Updated: Jun 25, 2020



Are you feeling information overload these days? Chances are, if you have a smartphone, you are.

Whether its facebook, instagram, twitter, text, email or the news alerts on your phone, those little pings are constantly vying for our attention. Then, once you open the app, HOLD ON.

A fire hydrant’s worth of information is coming at you, on any number of random topics. If not ready to consume this content mindfully, it can leave you reeling. So here are some gentle reminders on how information consumption can be disempowering or empowering:

What toxic Information Consumption can look/feel like:

  1. Mindless - scrolling but not sure why you are, how long you have been, etc.

  2. Triggering - you start to feel toxic emotions welling up inside you (comparison, shame, guilt, lack, fear, jealousy, dread, hopelessness)

  3. Addictive - your first scroll of the day didn’t leave you feeling that great but somehow, you’re back on your phone, scrolling again not long after.


What conscious information consumption can look/like:

  1. Mindful: Be aware of your emotional vibration before engaging with any of these information sources. Do a mental health check by asking yourself these things: How am I feeling? Why am I going on here? How long will I be on here? If I start to feel _____, I will close this down and spend 1 minute in quiet gratitude to refocus my energy…I am responsible for how I feel and I will not give this power away to arbitrary information.

  2. Manage Alerts: Ask yourself what actually requires a sound or visual notification in your life. Assess how many times your day is interrupted by notifications and if it is necessary. In a recent podcast, Robin Sharma cited some new data that states the ping notifications on our phones carry the same neurological disruption capability as a human scream.

How many screams are interrupting your day?

“Lets stop treating each other like machines. It is okay if someone does not immediately respond to your email. Do not expect quick replies to every text message. The internet and social media have sharply increased the demands on your personal energy. Be a human and take your time.”

Yung Pueblo

Knowledge is powerful and I am the first person to agree that informing and educating ourselves should be a life long effort and a fundamental part of personal growth & responsible life management. However, the way in which we receive and consume information these days is unlike anything we’ve ever experienced as humans before. 

Even on some of the super important topics being discussed these days, real, sustainable action and change comes from sustainable emotions that fuel that change. If the information we consume triggers us to feel sad, hopeless, ashamed, lacking, etc… well, I just feel sad looking at a future where our actions spring forth from that emotional space. 

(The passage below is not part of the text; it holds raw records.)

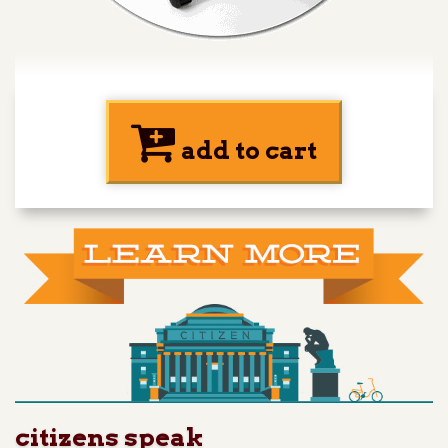
add to cart
citizens speak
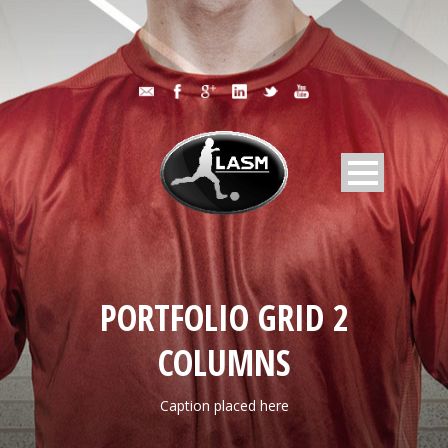
PORTFOLIO GRID 2
COLUMNS
Caption placed here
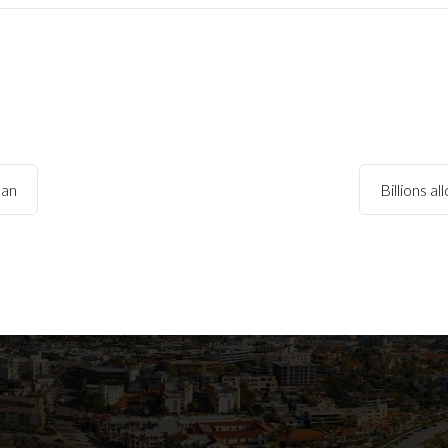
ban
Billions a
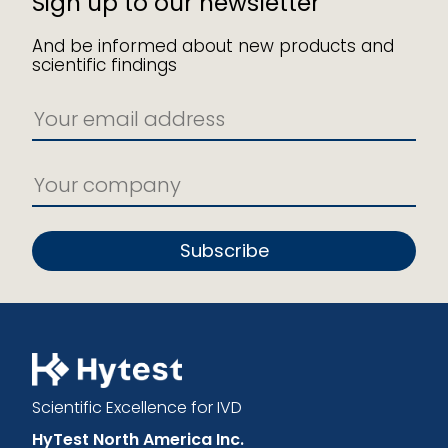
Sign up to our newsletter
And be informed about new products and
scientific findings
Subscribe
Scientific Excellence for IVD
HyTest North America Inc.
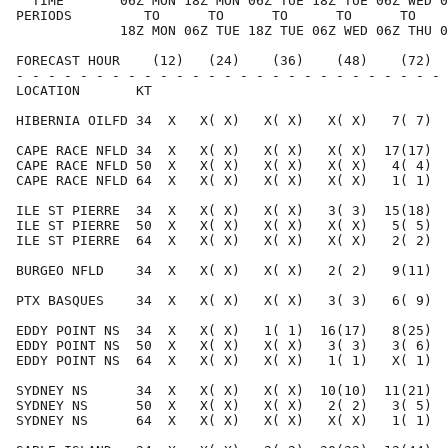
  TIME       06Z MON 18Z MON 06Z TUE 18Z TUE 06Z WED 0
PERIODS         TO      TO      TO      TO      TO    
             18Z MON 06Z TUE 18Z TUE 06Z WED 06Z THU 0
FORECAST HOUR    (12)   (24)    (36)    (48)    (72)  
- - - - - - - - - - - - - - - - - - - - - - - - - - - 
LOCATION       KT                                     
HIBERNIA OILFD 34  X   X( X)   X( X)   X( X)   7( 7)  
CAPE RACE NFLD 34  X   X( X)   X( X)   X( X)  17(17)  
CAPE RACE NFLD 50  X   X( X)   X( X)   X( X)   4( 4)  
CAPE RACE NFLD 64  X   X( X)   X( X)   X( X)   1( 1)  
ILE ST PIERRE  34  X   X( X)   X( X)   3( 3)  15(18)  
ILE ST PIERRE  50  X   X( X)   X( X)   X( X)   5( 5)  
ILE ST PIERRE  64  X   X( X)   X( X)   X( X)   2( 2)  
BURGEO NFLD    34  X   X( X)   X( X)   2( 2)   9(11)  
PTX BASQUES    34  X   X( X)   X( X)   3( 3)   6( 9)  
EDDY POINT NS  34  X   X( X)   1( 1)  16(17)   8(25)  
EDDY POINT NS  50  X   X( X)   X( X)   3( 3)   3( 6)  
EDDY POINT NS  64  X   X( X)   X( X)   1( 1)   X( 1)  
SYDNEY NS      34  X   X( X)   X( X)  10(10)  11(21)  
SYDNEY NS      50  X   X( X)   X( X)   2( 2)   3( 5)  
SYDNEY NS      64  X   X( X)   X( X)   X( X)   1( 1)  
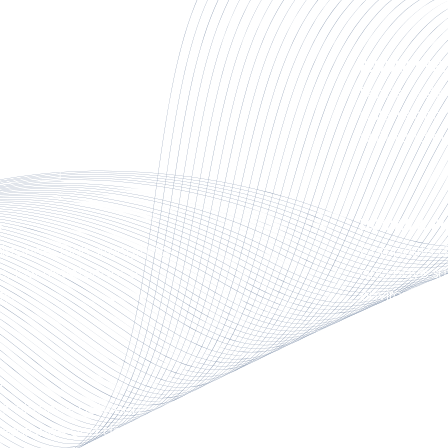
FENDER SYS
primary elements in
Fender syste
ks, marinas, ferry
systems and f
 protection systems.
withstand hi
DOCKS & PI
istance, high strength-to-
Composite do
nce, low maintenance
and have sup
ty.
environment
CUSTOM MA
off distance between
Custom marin
 resistance and design
requirements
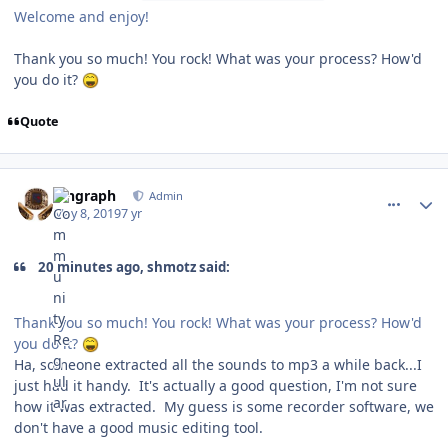
Welcome and enjoy!
Thank you so much! You rock! What was your process? How'd
you do it?
Quote
comment_176737
Author stats
kingraph
Admin
May 8, 2019
7 yr
20 minutes ago, shmotz said:
Thank you so much! You rock! What was your process? How'd
you do it?
Ha, someone extracted all the sounds to mp3 a while back...I
just had it handy. It's actually a good question, I'm not sure
how it was extracted. My guess is some recorder software, we
don't have a good music editing tool.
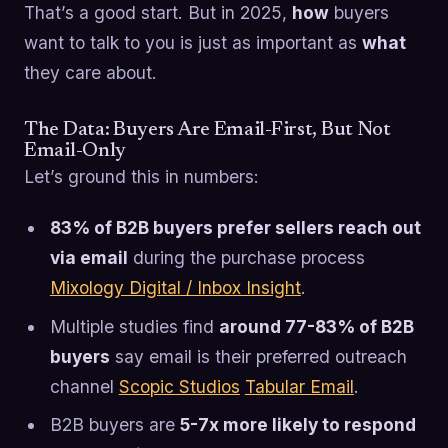
That’s a good start. But in 2025,
how
buyers
want to talk to you is just as important as
what
they care about.
The Data: Buyers Are Email-First, But Not
Email-Only
Let’s ground this in numbers:
83% of B2B buyers prefer sellers reach out
via email
during the purchase process
Mixology Digital / Inbox Insight
.
Multiple studies find
around 77-83% of B2B
buyers
say email is their preferred outreach
channel
Scopic Studios
Tabular Email
.
B2B buyers are
5-7x more likely to respond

But if we can consume information mindfully, from a mental space that understands real change is to think greater than our environment, therein lies the difference. 

To do anything productive with the information we consume, we have to be able to sift through it, and then act on it from elevated emotions and empowered resolve. That means even if the news is hard to read and triggers sadness/fear/despair, we need to sit with the content, remind ourselves why change will be so GOOD and take action from the empowered feelings of hope, optimism, and joy for a future that can be better and different. 

And all of that begins with the lens through which we inform ourselves and the emotional space from which we process that information.


Be a human, not a machine when it comes to information consumption this week. Respect your innate humanity and consume information in a way that is edifying not draining. So much good and possibility lies on the other side of making this conscious choice.